Print nothing but the lines from the start of the listing below through the line that contains "Gentilé : CRÉPYNOIS". Do not include the pictures.

==== EXTRACTED ENTRIES ====

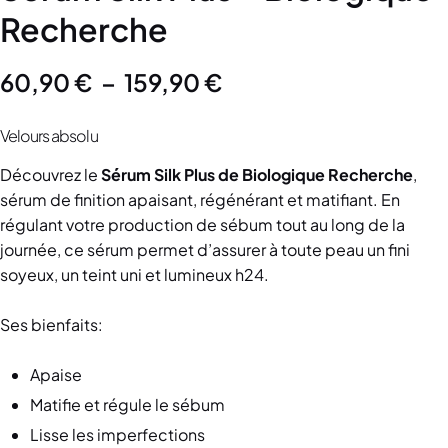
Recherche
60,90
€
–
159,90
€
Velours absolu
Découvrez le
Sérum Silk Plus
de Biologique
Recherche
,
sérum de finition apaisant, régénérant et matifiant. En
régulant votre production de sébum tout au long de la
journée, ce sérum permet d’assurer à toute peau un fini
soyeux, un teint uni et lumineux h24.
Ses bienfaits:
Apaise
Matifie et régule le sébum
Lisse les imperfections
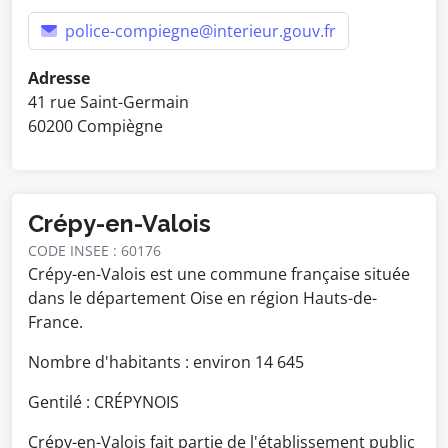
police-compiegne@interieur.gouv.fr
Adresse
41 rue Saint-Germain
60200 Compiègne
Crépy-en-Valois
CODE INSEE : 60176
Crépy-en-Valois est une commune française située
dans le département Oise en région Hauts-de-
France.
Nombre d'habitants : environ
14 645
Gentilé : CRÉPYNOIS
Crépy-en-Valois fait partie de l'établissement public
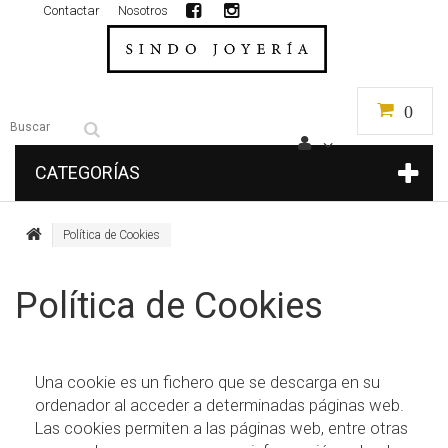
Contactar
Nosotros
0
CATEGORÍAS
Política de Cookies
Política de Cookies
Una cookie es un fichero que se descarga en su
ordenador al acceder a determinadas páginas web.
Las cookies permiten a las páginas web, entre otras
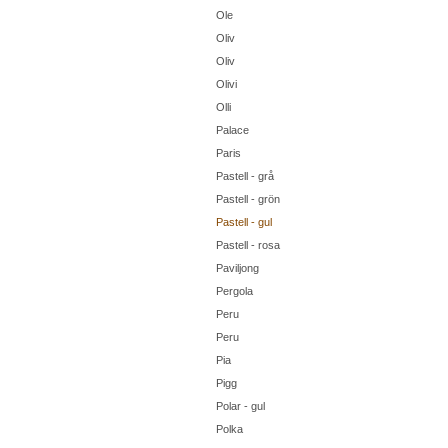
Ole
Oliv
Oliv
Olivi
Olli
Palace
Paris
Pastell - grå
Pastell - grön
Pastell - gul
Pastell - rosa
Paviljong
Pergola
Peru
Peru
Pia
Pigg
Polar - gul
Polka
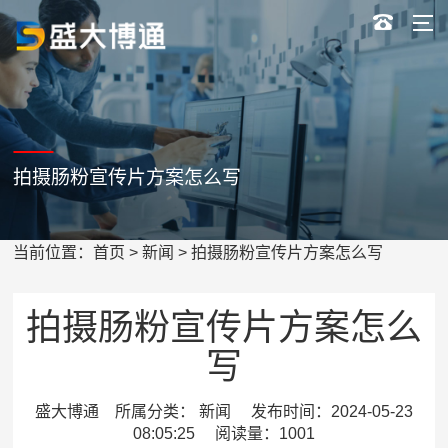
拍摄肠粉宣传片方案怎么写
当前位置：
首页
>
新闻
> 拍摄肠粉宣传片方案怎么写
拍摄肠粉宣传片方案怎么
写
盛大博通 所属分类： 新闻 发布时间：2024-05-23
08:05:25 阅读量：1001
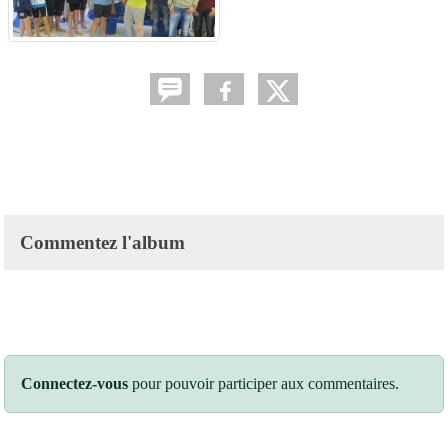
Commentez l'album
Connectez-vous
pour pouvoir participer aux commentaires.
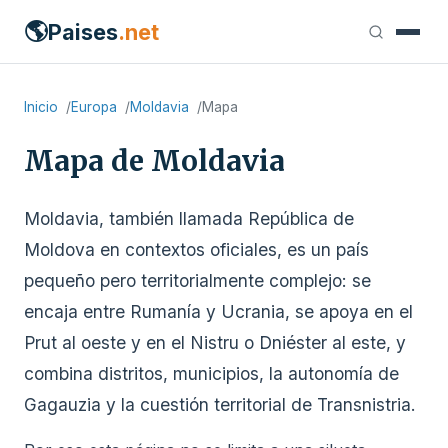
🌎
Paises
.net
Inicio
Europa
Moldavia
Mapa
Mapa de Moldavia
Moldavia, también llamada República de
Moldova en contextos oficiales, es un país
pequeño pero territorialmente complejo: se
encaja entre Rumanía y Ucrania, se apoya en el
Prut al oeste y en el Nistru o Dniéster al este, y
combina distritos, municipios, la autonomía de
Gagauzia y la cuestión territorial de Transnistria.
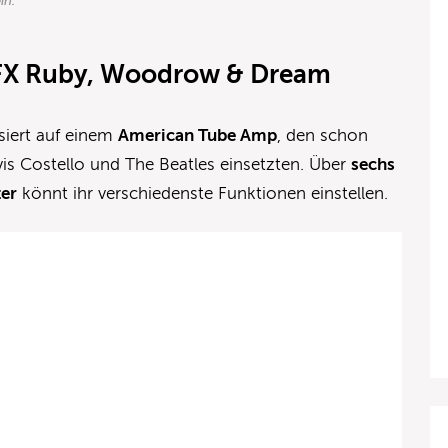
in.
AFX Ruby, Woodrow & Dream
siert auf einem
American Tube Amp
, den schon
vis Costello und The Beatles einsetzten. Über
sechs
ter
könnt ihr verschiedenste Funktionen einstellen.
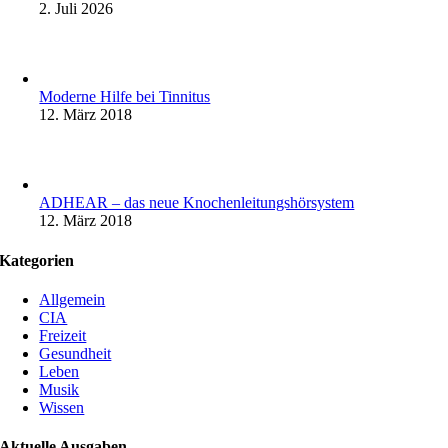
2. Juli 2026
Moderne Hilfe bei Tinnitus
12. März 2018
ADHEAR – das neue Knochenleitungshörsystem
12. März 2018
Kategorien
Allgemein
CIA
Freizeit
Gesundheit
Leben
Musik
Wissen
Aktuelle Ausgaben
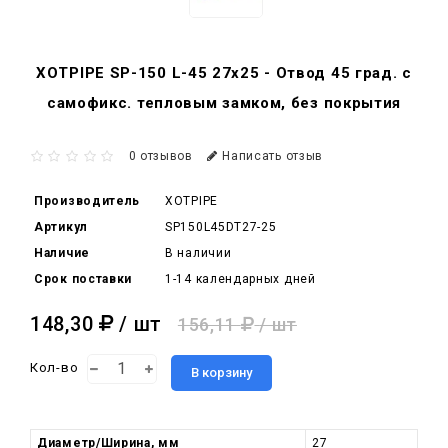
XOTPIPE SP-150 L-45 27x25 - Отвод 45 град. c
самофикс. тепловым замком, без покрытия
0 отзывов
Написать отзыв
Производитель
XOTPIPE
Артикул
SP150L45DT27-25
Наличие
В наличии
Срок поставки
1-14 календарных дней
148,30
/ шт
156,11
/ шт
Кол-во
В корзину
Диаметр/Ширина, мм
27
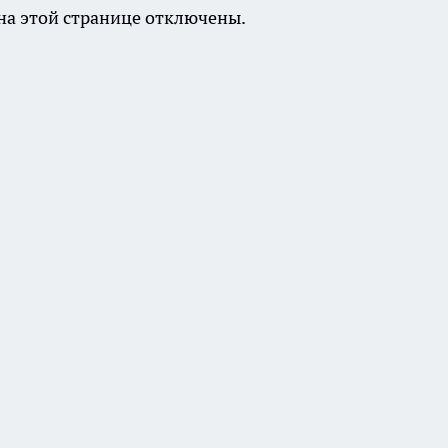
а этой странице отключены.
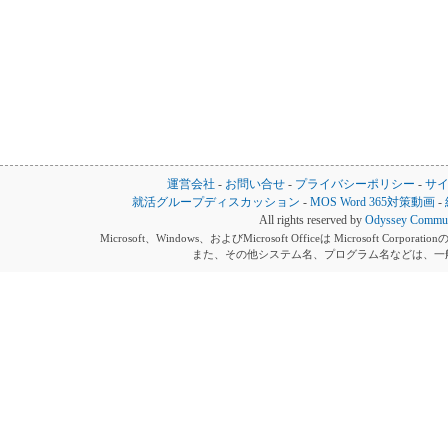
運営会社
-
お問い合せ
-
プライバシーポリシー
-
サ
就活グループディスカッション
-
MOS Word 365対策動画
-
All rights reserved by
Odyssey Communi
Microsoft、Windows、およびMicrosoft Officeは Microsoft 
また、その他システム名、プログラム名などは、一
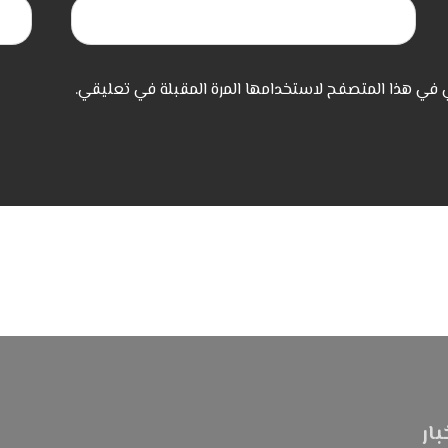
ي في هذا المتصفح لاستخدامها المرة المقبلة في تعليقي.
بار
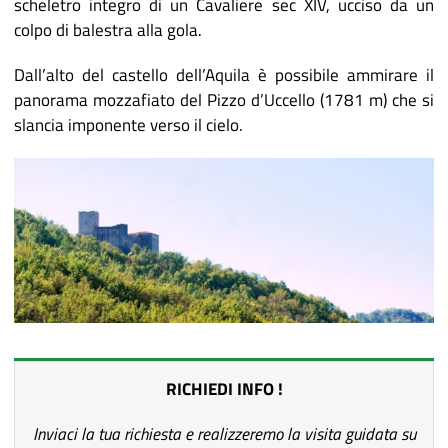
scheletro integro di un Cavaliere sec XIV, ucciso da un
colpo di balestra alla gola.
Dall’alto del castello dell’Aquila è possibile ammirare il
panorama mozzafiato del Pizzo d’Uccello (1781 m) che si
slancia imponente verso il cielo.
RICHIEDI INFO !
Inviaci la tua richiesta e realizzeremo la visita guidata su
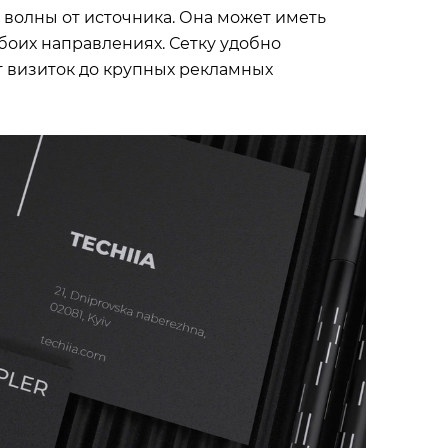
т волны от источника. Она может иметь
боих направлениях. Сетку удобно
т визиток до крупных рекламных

====

● **TASK SOLUTION**:
Recherche
60,90
€
–
159,90
€
Velours absolu
Découvrez le
Sérum Silk Plus
de Biologique
Recherche
,
sérum de finition apaisant, régénérant et matifiant. En
régulant votre production de sébum tout au long de la
journée, ce sérum permet d’assurer à toute peau un fini
soyeux, un teint uni et lumineux h24.
Ses bienfaits:
Apaise
Matifie et régule le sébum
Lisse les imperfections
police-compiegne@interieur.gouv.fr
Adresse
41 rue Saint-Germain
60200 Compiègne
Crépy-en-Valois
CODE INSEE : 60176
Crépy-en-Valois est une commune française située
dans le département Oise en région Hauts-de-
France.
Nombre d'habitants : environ
14 645
Gentilé : CRÉPYNOIS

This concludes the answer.